The substrates were wetted with distilled water to the 70% moisture content and were placed in 1 dm3 polypropylene bottles. The bottles with substrates were closed with caps with PP filters (class F-9, Filtropol, Oświęcim, Poland) and sterilised for one hour at a temperature of 121 °C. Afterward, the substrates were cooled to the temperature of 25 ± 1 °C. For inoculation, 10 g of spawn for each bottle was used.
The incubation was run at the temperature of 25 °C and 80–85% relative humidity until the substrate became completely covered with mycelium. Afterward, the caps were removed, and the bottles were placed in a cultivation facility.

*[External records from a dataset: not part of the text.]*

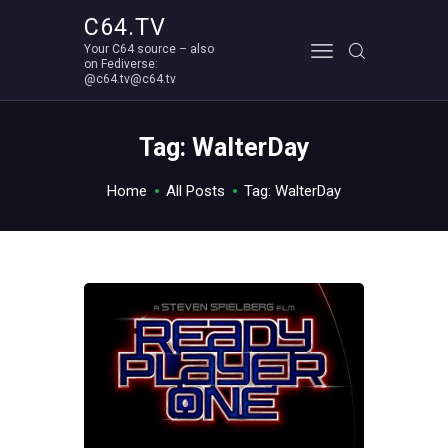
C64.TV
Your C64 source – also
C64.TV
on Fediverse:
@c64.tv@c64.tv
Your C64 source – also on Fediverse: @c64.tv@c64.tv
ABOUT
Tag: WalterDay
Home
All Posts
Tag: WalterDay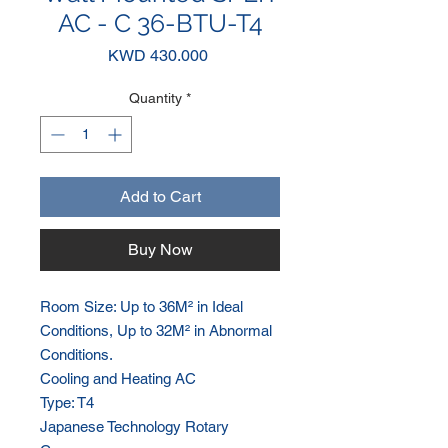
AC - C 36-BTU-T4
Price
KWD 430.000
Quantity
*
Add to Cart
Buy Now
Room Size: Up to 36M² in Ideal
Conditions, Up to 32M² in Abnormal
Conditions.
Cooling and Heating AC
Type: T4
Japanese Technology Rotary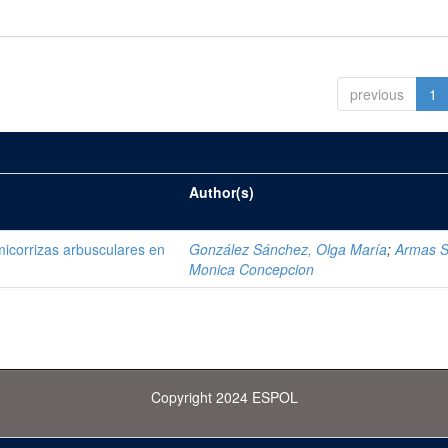
previous
1
Author(s)
 micorrizas arbusculares en
González Sánchez, Olga María
;
Armas S
Monica Concepcion
Copyright 2024 ESPOL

In this place, the air temperature was maintained at 21 ± 1 °C and relative humidity at 85–90%. The cultivation was additionally lighted with fluorescent light of 500 lx intensity for 12 h a day (12 h dark). The growth facility was aerated to maintain CO2 concentration below 1000 ppm. Fruit bodies were harvested successively as they matured. The whole fruit bodies were analysed.

2.2. Elemental Analysis

2.2.1. Sample Preparation

Samples (both substrates and fruit bodies) were preliminarily dried in an electric oven (SLW 53 STD, Pol-Eko, Wodzisław Śląski, Poland) at the temperature 65 ± 2 °C for 120 h and ground (Cutting Mill PM 200 by Retsch GmbH, Haan, Germany) to determine dry weight (all results in this paper are expressed per dry weight of fruit bodies). Accurately weighed 0.500 ± 0.001 g of a dry mushroom sample was digested by concentrated (65%) nitric acid (Merck, Darmstadt, Germany) in sealed Teflon containers in the Mars 6 Xpress microwave sample preparation system. After digestion, samples were filtered through paper filters (Qualitative Filter Papers Whatman, Dassel, Germany, Grade 595: 4–7 µm) and diluted with water to the final volume of 15.0 mL. Each of the samples was analysed in triplicate using the whole sample preparation procedure.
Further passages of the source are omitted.